= Available records =
------------------------------

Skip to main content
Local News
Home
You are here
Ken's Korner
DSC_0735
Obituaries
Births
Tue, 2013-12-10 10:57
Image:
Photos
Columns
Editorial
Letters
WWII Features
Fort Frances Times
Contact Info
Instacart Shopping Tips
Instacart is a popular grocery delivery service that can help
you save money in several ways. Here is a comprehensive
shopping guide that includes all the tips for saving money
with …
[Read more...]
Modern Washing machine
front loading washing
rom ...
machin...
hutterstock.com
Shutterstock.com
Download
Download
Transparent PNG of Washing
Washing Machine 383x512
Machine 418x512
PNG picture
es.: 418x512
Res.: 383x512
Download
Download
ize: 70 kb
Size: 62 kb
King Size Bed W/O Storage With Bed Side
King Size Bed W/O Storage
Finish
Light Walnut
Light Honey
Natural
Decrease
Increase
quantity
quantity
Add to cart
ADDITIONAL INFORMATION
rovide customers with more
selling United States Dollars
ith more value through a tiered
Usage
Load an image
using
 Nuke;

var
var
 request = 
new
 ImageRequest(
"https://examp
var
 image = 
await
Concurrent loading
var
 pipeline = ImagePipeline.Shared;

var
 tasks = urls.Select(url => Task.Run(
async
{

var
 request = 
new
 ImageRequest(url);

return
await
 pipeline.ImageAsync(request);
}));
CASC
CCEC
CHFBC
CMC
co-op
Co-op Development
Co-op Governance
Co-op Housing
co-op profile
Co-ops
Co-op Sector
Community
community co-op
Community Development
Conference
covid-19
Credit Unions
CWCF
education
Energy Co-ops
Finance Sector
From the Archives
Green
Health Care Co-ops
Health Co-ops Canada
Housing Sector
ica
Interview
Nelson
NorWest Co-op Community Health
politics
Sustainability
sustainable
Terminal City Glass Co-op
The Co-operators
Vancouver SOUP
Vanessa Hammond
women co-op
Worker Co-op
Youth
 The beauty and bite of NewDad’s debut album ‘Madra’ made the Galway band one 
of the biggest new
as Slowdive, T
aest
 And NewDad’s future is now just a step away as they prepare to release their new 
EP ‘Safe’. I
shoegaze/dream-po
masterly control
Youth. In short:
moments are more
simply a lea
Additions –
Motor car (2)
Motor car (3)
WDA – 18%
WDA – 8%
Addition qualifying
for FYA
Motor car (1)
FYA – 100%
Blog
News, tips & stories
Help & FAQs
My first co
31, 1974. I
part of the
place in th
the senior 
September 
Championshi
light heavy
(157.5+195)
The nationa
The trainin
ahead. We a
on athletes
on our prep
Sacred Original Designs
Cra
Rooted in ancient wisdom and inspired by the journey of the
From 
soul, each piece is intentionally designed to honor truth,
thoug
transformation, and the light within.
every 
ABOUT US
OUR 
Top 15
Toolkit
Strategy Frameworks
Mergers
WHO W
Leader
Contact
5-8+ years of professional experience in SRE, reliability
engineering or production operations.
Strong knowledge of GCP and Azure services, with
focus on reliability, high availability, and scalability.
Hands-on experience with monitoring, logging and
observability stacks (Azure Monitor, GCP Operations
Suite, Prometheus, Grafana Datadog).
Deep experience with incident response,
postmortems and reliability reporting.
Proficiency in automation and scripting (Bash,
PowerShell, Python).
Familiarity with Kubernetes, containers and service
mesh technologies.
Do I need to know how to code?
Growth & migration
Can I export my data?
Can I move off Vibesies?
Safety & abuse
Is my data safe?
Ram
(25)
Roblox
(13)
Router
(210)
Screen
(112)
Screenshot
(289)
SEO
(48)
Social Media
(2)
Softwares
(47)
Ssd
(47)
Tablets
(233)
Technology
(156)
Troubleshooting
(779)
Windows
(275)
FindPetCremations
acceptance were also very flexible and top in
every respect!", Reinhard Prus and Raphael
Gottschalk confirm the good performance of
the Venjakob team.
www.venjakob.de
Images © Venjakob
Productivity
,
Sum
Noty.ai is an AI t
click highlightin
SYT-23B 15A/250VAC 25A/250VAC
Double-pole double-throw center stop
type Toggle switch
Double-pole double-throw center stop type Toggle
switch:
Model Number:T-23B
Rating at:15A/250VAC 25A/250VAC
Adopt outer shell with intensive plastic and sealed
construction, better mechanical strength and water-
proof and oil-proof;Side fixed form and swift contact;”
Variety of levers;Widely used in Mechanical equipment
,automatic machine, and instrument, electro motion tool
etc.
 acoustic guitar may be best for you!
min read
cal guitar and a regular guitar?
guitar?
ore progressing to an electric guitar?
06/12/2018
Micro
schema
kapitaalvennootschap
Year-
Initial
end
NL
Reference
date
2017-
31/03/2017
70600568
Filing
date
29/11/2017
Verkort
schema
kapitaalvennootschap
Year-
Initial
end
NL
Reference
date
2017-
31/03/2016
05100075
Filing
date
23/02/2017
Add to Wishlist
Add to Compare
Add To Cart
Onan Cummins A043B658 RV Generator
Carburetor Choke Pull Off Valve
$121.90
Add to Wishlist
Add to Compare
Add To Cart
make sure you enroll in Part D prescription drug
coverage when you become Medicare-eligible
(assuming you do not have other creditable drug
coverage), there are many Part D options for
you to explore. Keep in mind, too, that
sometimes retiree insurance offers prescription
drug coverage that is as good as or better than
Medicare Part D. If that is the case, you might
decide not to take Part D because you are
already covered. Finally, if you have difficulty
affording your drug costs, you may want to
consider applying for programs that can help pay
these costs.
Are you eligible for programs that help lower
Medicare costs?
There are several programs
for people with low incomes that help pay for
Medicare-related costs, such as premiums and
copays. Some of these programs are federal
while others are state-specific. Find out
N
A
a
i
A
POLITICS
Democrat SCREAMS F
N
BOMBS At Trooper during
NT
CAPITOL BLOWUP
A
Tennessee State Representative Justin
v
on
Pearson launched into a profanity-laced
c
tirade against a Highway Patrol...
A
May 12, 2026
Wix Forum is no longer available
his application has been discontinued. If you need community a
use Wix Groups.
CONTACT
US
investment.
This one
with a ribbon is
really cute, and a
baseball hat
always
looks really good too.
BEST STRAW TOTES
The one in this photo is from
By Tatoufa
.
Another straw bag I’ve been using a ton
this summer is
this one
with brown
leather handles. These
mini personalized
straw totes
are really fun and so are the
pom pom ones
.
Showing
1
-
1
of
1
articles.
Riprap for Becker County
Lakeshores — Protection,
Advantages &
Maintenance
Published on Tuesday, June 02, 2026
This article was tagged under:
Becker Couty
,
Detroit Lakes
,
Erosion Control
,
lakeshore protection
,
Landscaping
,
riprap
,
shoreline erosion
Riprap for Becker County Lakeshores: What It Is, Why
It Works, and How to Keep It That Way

------------------------------

= Exercise =
Go through the entries above and pull out each line with "Keep" in it.

= Answer space =
you to explore. Keep in mind, too, that
It Works, and How to Keep It That Way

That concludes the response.